清時代 象牙彫刻置物

東京都港区南青山のお客様から、清時代 象牙彫刻置物をお買い取りしました。

清時代とは、満州族による中国の歴史上最後の王朝です。中国王朝の文明が最高潮に達した時期で、とくに工芸品は目を見張るほどの発展を遂げました。

たとえば清時代の牙彫工芸は、南派と北派に分けられます。北派は、北京における宮廷用牙彫工房と民間の客のための工房の両方をさします。象牙の柔らかいクリーム色を生かした工芸品が多く、高い技術のもと制作されました。

いっぽうの南派は広州一帯の工房を指します。南派では特に精緻な彫刻や透かし彫の技術が磨かれました。
また象牙の白さにこだわったのも南派の特徴です。白さを求めるためにあえて象牙を漂白し、真っ白な素材に細かい彫刻をほどこした傑作が多くあります。

今回のお品物は彫刻部分に彩色がされている工芸品です。これは主に江南蘇州地方で用いられたスタイルです。
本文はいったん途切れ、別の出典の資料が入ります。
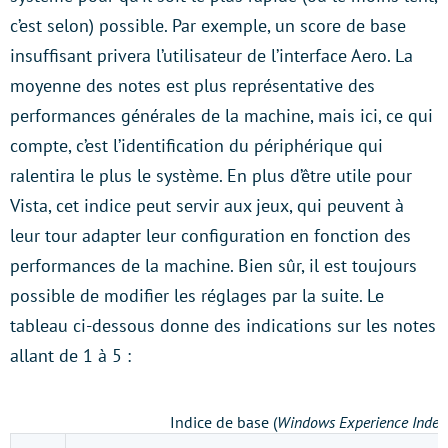
c’est selon) possible. Par exemple, un score de base
insuffisant privera l’utilisateur de l’interface Aero. La
moyenne des notes est plus représentative des
performances générales de la machine, mais ici, ce qui
compte, c’est l’identification du périphérique qui
ralentira le plus le système. En plus d’être utile pour
Vista, cet indice peut servir aux jeux, qui peuvent à
leur tour adapter leur configuration en fonction des
performances de la machine. Bien sûr, il est toujours
possible de modifier les réglages par la suite. Le
tableau ci-dessous donne des indications sur les notes
allant de 1 à 5 :
Indice de base (
Windows Experience Index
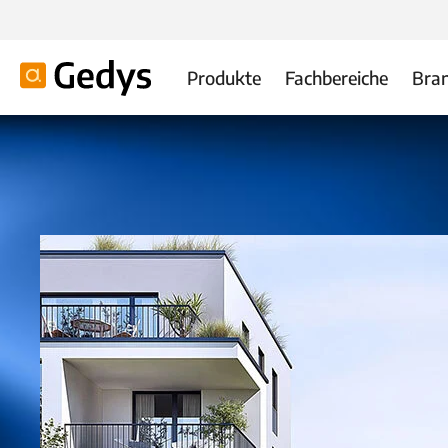
Produkte
Fachbereiche
Bra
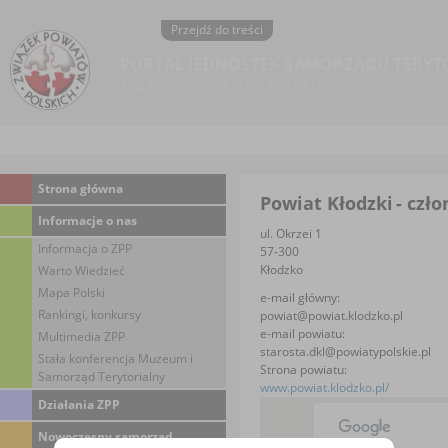
Przejdź do treści
PORTAL JEDNOSTEK SAMORZĄDU TERYT
ZWIĄZEK POWIATÓW POLSKICH
Strona główna
Powiat Kłodzki
- czł
Informacje o nas
ul. Okrzei 1
Informacja o ZPP
57-300
Kłodzko
Warto Wiedzieć
Mapa Polski
e-mail główny:
Rankingi, konkursy
powiat@powiat.klodzko.pl
e-mail powiatu:
Multimedia ZPP
starosta.dkl@powiatypolskie.pl
Stała konferencja Muzeum i
Strona powiatu:
Samorząd Terytorialny
www.powiat.klodzko.pl/
Działania ZPP
Nowoczesny samorząd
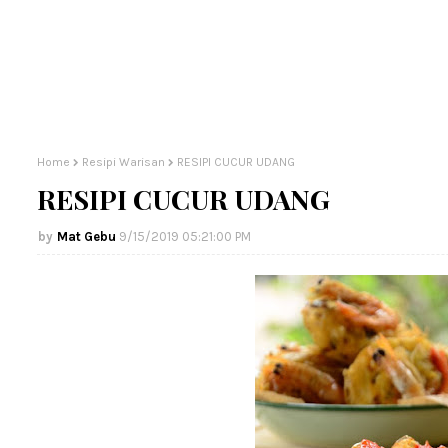
Home
Resipi Warisan
RESIPI CUCUR UDANG
RESIPI CUCUR UDANG
Mat Gebu
9/15/2019 05:21:00 PM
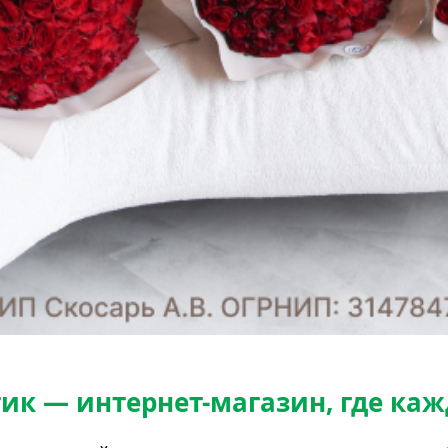
к — интернет-магазин, где каж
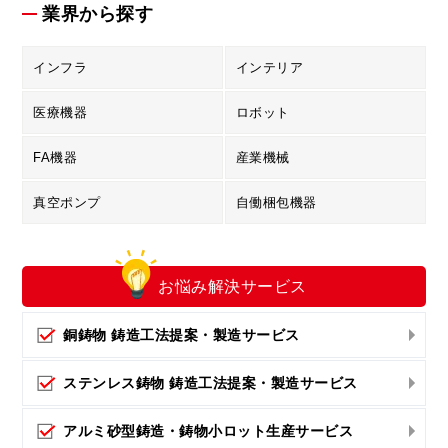
業界から探す
インフラ
インテリア
医療機器
ロボット
FA機器
産業機械
真空ポンプ
自働梱包機器
お悩み解決
サービス
銅鋳物 鋳造工法提案・製造サービス
ステンレス鋳物 鋳造工法提案・製造サービス
アルミ砂型鋳造・鋳物小ロット生産サービス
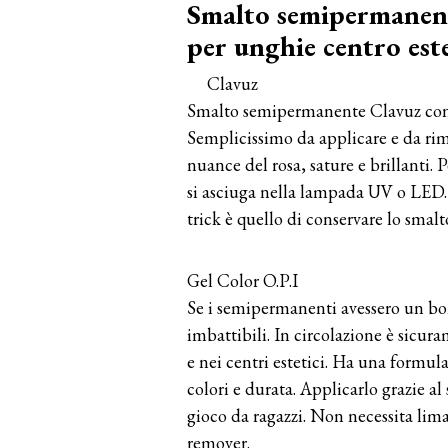
Smalto semipermanente
per unghie centro est
Clavuz
Smalto semipermanente Clavuz con co
Semplicissimo da applicare e da rim
nuance del rosa, sature e brillanti. 
si asciuga nella lampada UV o LED.
trick è quello di conservare lo smalt
Gel Color O.P.I
Se i semipermanenti avessero un bom
imbattibili. In circolazione è sicura
e nei centri estetici. Ha una formul
colori e durata. Applicarlo grazie a
gioco da ragazzi. Non necessita lima
remover.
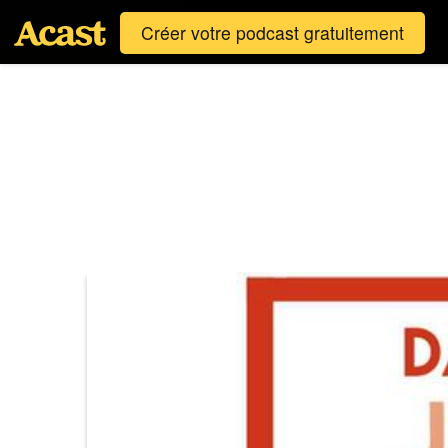
Créer votre podcast gratuitement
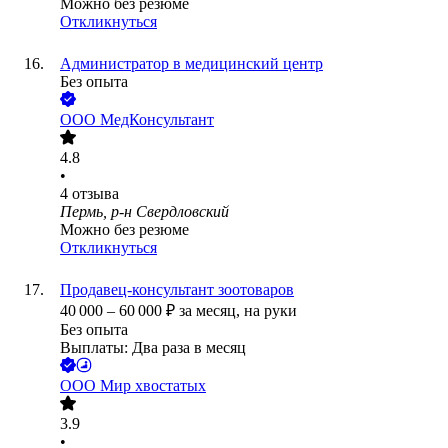
Можно без резюме
Откликнуться
Администратор в медицинский центр
Без опыта
ООО
МедКонсультант
4.8
•
4
отзыва
Пермь, р-н Свердловский
Можно без резюме
Откликнуться
Продавец-консультант зоотоваров
40 000
–
60 000
₽
за месяц,
на руки
Без опыта
Выплаты: Два раза в месяц
ООО
Мир хвостатых
3.9
•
非常に複雑な装飾をこらして彫刻技巧の限りを尽くした繊細な作品が多く、細部にまで細かく彫られてるのが特徴です。

このように細かい彫刻ができるのは、象牙が本物の証拠だというでもあります。
人工象牙では、毛彫りをした場合0.5ミリ以上の太い線しか削れません。それ以上の細かい彫刻には、素材が耐えきれないのです。
そういったことから、細かい彫刻がされている象牙は、本象牙だと言われています。